Latin America: Costa Rica
Great for newbies because: Like some of the others, a trip to Costa Rica is exceptionally easy to organize and execute because the whole country is built around tourism. The level of English is good, the infrastructure is amazing relative to other places in the region (I found the roads to be in tip top shape), there are numerous tours and other resources that you can procure online prior to going. Getting there is also easy if you’re flying from the U.S. or Canada as there are many direct flights into San Jose, the capital. In many hotels and restaurants you can use the U.S. dollar, which makes things even easier, and renting a car is a breeze.
Great for new solo travellers because: Costa Rica isn’t particularly cheap, but it is safer than many places in the region, which should give some piece of mind to the wary solo traveller worried for their safety. Costa Rica is also a popular destination for solo travellers so it’s not difficult to meet other people.
Middle East: Dubai
Great for newbies because: Dubai is a gateway into the Middle East. Getting there poses few challenges (many direct flights from major cities worldwide) and planning activities is relatively uncomplicated (type “Top things to do in Dubai” or “One week in Dubai” and you’ll be amazed at how many fully stacked itineraries pop up). If you can’t bother cobbling together the details yourself, a Viator of Big Bus tour can be booked online at the click of a fingertips.

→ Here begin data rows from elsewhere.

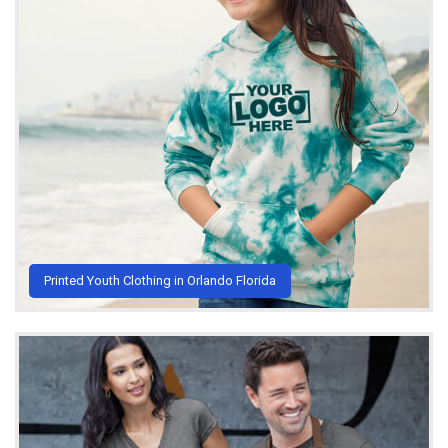
Printed Youth Clothing in Orlando Florida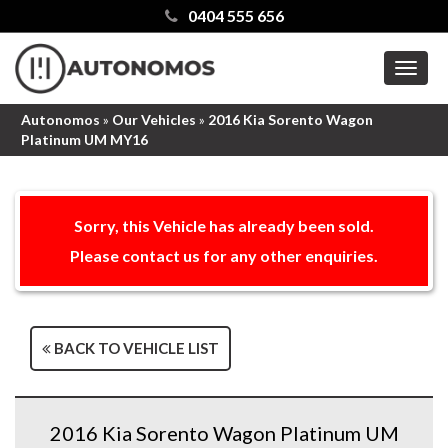
0404 555 656
MEN
Autonomos
»
Our Vehicles
»
2016 Kia Sorento Wagon
Platinum UM MY16
Sorry, this Vehicle has already been sold.
Please contact us for any other enquiries.
BACK TO VEHICLE LIST
2016 Kia Sorento Wagon Platinum UM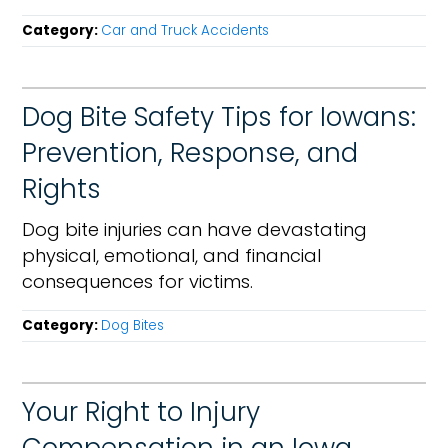
Category:
Car and Truck Accidents
Dog Bite Safety Tips for Iowans:
Prevention, Response, and
Rights
Dog bite injuries can have devastating
physical, emotional, and financial
consequences for victims.
Category:
Dog Bites
Your Right to Injury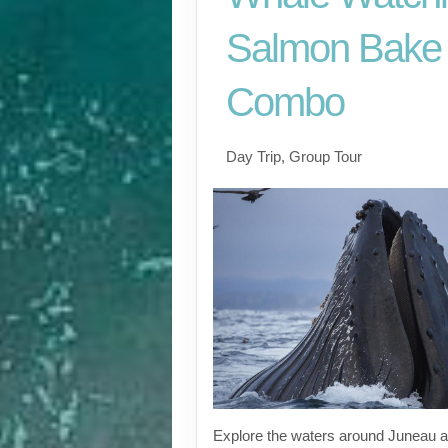
Salmon Bake
Combo
Day Trip, Group Tour
Explore the waters around Juneau a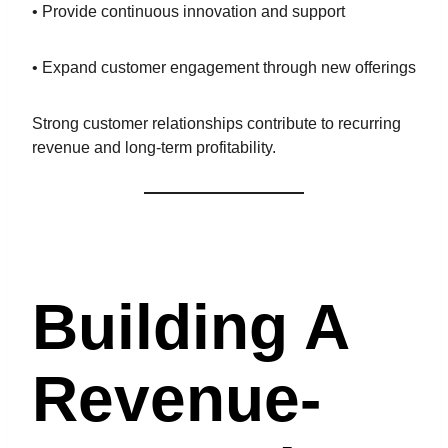
• Provide continuous innovation and support
• Expand customer engagement through new offerings
Strong customer relationships contribute to recurring
revenue and long-term profitability.
Building A
Revenue-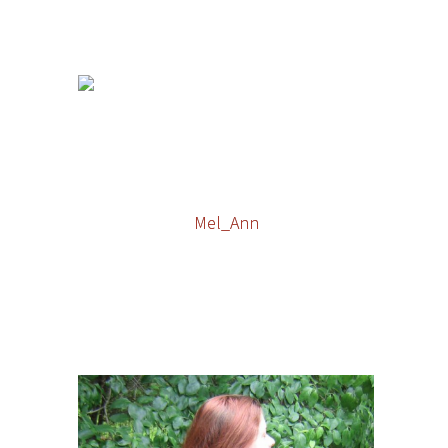
Mel_Ann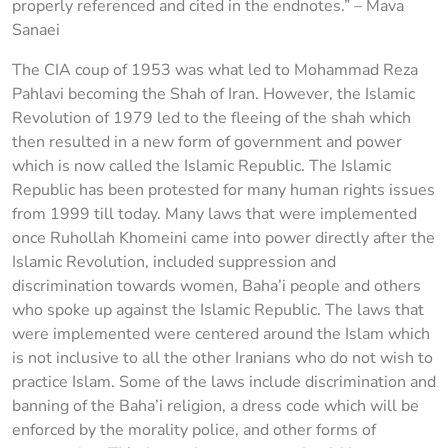
properly referenced and cited in the endnotes.” – Mava
Sanaei
The CIA coup of 1953 was what led to Mohammad Reza
Pahlavi becoming the Shah of Iran. However, the Islamic
Revolution of 1979 led to the fleeing of the shah which
then resulted in a new form of government and power
which is now called the Islamic Republic. The Islamic
Republic has been protested for many human rights issues
from 1999 till today. Many laws that were implemented
once Ruhollah Khomeini came into power directly after the
Islamic Revolution, included suppression and
discrimination towards women, Baha’i people and others
who spoke up against the Islamic Republic. The laws that
were implemented were centered around the Islam which
is not inclusive to all the other Iranians who do not wish to
practice Islam. Some of the laws include discrimination and
banning of the Baha’i religion, a dress code which will be
enforced by the morality police, and other forms of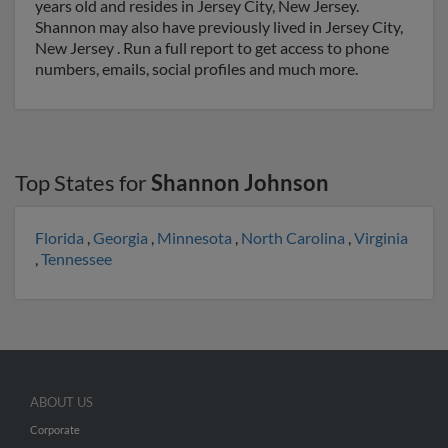
years old and resides in Jersey City, New Jersey.
Shannon may also have previously lived in Jersey City,
New Jersey . Run a full report to get access to phone
numbers, emails, social profiles and much more.
Top States for
Shannon Johnson
Florida
,
Georgia
,
Minnesota
,
North Carolina
,
Virginia
,
Tennessee
ABOUT US
Corporate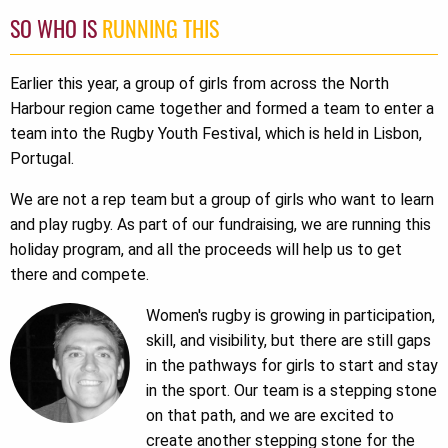
SO WHO IS
RUNNING THIS
Earlier this year, a group of girls from across the North
Harbour region came together and formed a team to enter a
team into the Rugby Youth Festival, which is held in Lisbon,
Portugal.
We are not a rep team but a group of girls who want to learn
and play rugby. As part of our fundraising, we are running this
holiday program, and all the proceeds will help us to get
there and compete.
Women's rugby is growing in participation,
skill, and visibility, but there are still gaps
in the pathways for girls to start and stay
in the sport. Our team is a stepping stone
on that path, and we are excited to
create another stepping stone for the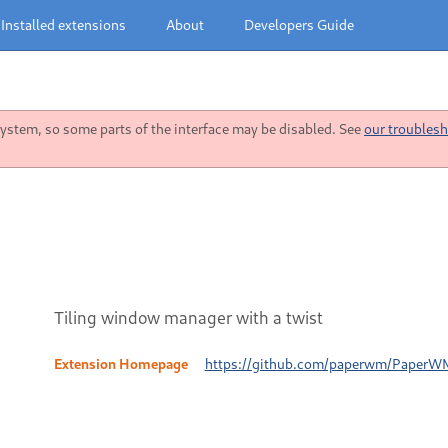
Installed extensions
About
Developers Guide
stem, so some parts of the interface may be disabled. See
our troublesh
Tiling window manager with a twist
Extension Homepage
https://github.com/paperwm/PaperW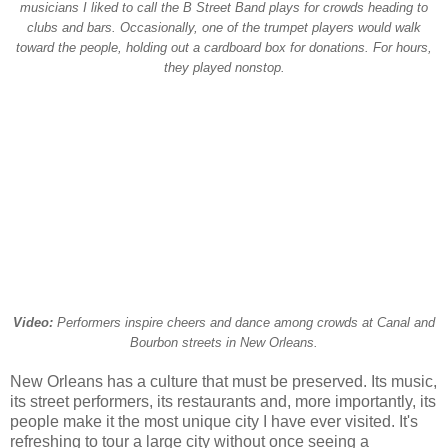
musicians I liked to call the B Street Band plays for crowds heading to
clubs and bars. Occasionally, one of the trumpet players would walk
toward the people, holding out a cardboard box for donations. For hours,
they played nonstop.
Video:
Performers inspire cheers and dance among crowds at Canal and
Bourbon streets in New Orleans.
New Orleans has a culture that must be preserved. Its music,
its street performers, its restaurants and, more importantly, its
people make it the most unique city I have ever visited. It's
refreshing to tour a large city without once seeing a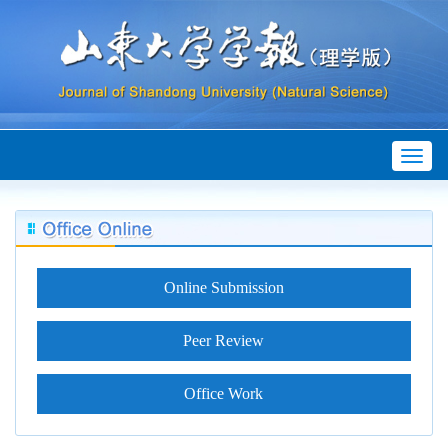
Toggl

Great for new solo travellers because: The social scene is popping. Don’t let the conservative religious aspect of the emirate fool you– Dubai is one of the most relaxed places in the Gulf. Its status as a travel hub and expat haven also bodes well for the nightlife: expect glitzy rooftop mixers and bottomless brunches (yes, you can find alcohol in hotel bars and restaurants with a liquor license) chock full of people looking for a good time.
North America: Toronto & New York City
Well, surely you didn’t think I would leave out my hometown of Toronto or my current base of New York City, did you?! Despite my loyalties, they are both fabulous cities for newbies and new solo travellers, for many of the reasons stated above. Both cities are laden with attractions sure to impress and occupy even the most jaded traveller, they are exceptionally easy to get around in transport-wise, are awesome for mingling (umm, I’m pretty sure New York City invented the rooftop mixer), and offer activities and accommodation of all levels of budget (Groupon is your friend). Canadians are renowned for their friendliness *bats eyelashes coyly* and New Yorkers are a pretty outgoing bunch also. You really couldn’t ask for more!
What do you think of my selections? Do you agree? Disagree? And have you been to any of these places as a new or new solo traveller? I’m curious!